WHAT TO PRODUCE
The required output is the exact run of lines from the one that contains "n’a pas l’ombre" to the end of the data, with every picture left out.

[Extracted records]
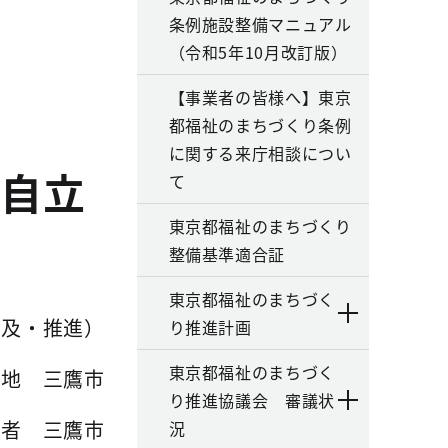
条例施設整備マニュアル
（令和5年10月改訂版）
【事業者の皆様へ】東京
都福祉のまちづくり条例
に関する来庁相談につい
自立
て
東京都福祉のまちづくり
整備基準適合証
東京都福祉のまちづく
普及・推進）
り推進計画
東京都福祉のまちづく
在地 三鷹市
り推進協議会 審議状
薦者 三鷹市
況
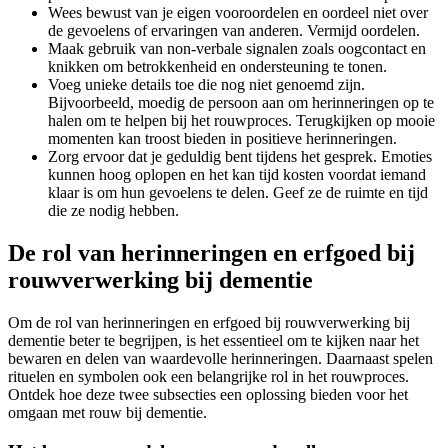
Wees bewust van je eigen vooroordelen en oordeel niet over
de gevoelens of ervaringen van anderen. Vermijd oordelen.
Maak gebruik van non-verbale signalen zoals oogcontact en
knikken om betrokkenheid en ondersteuning te tonen.
Voeg unieke details toe die nog niet genoemd zijn.
Bijvoorbeeld, moedig de persoon aan om herinneringen op te
halen om te helpen bij het rouwproces. Terugkijken op mooie
momenten kan troost bieden in positieve herinneringen.
Zorg ervoor dat je geduldig bent tijdens het gesprek. Emoties
kunnen hoog oplopen en het kan tijd kosten voordat iemand
klaar is om hun gevoelens te delen. Geef ze de ruimte en tijd
die ze nodig hebben.
De rol van herinneringen en erfgoed bij
rouwverwerking bij dementie
Om de rol van herinneringen en erfgoed bij rouwverwerking bij
dementie beter te begrijpen, is het essentieel om te kijken naar het
bewaren en delen van waardevolle herinneringen. Daarnaast spelen
rituelen en symbolen ook een belangrijke rol in het rouwproces.
Ontdek hoe deze twee subsecties een oplossing bieden voor het
omgaan met rouw bij dementie.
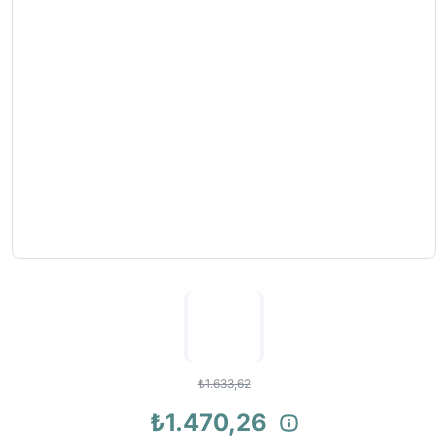
₺1.633,62
₺1.470,26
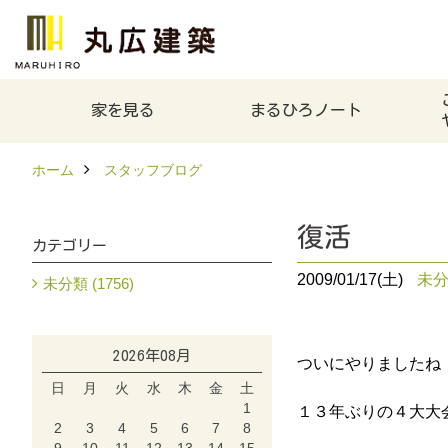
家を見る
まるひろノート
ホーム
スタッフブログ
復活
カテゴリー
2009/01/17(土)
未
未分類 (1756)
2026年08月
ついにやりましたね
日
月
火
水
木
金
土
1
１３年ぶりの４大大
2
3
4
5
6
7
8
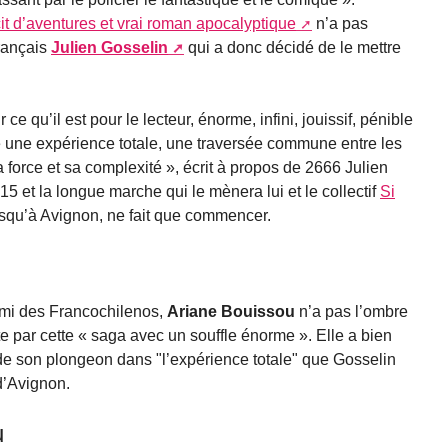
cit d’aventures et vrai roman apocalyptique
n’a pas
français
Julien Gosselin
qui a donc décidé de le mettre
 ce qu’il est pour le lecteur, énorme, infini, jouissif, pénible
 une expérience totale, une traversée commune entre les
a force et sa complexité », écrit à propos de 2666 Julien
et la longue marche qui le mènera lui et le collectif
Si
squ’à Avignon, ne fait que commencer.
ami des Francochilenos,
Ariane Bouissou
n’a pas l’ombre
te par cette « saga avec un souffle énorme ». Elle a bien
de son plongeon dans "l’expérience totale" que Gosselin
d’Avignon.
u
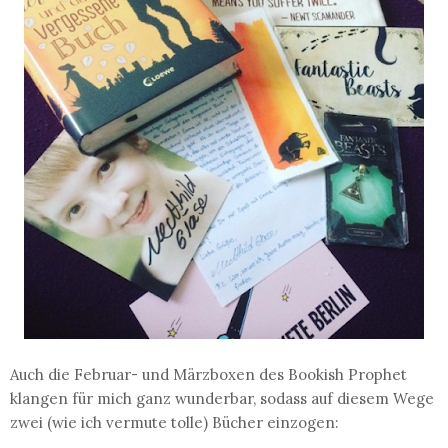
Auch die Februar- und Märzboxen des Bookish Prophet
klangen für mich ganz wunderbar, sodass auf diesem Wege
zwei (wie ich vermute tolle) Bücher einzogen:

ANSWER TO THIS EXERCISE
n’a pas l’ombre
te par cette « saga avec un souffle énorme ». Elle a bien
de son plongeon dans "l’expérience totale" que Gosselin
d’Avignon.
u
Auch die Februar- und Märzboxen des Bookish Prophet
klangen für mich ganz wunderbar, sodass auf diesem Wege
zwei (wie ich vermute tolle) Bücher einzogen:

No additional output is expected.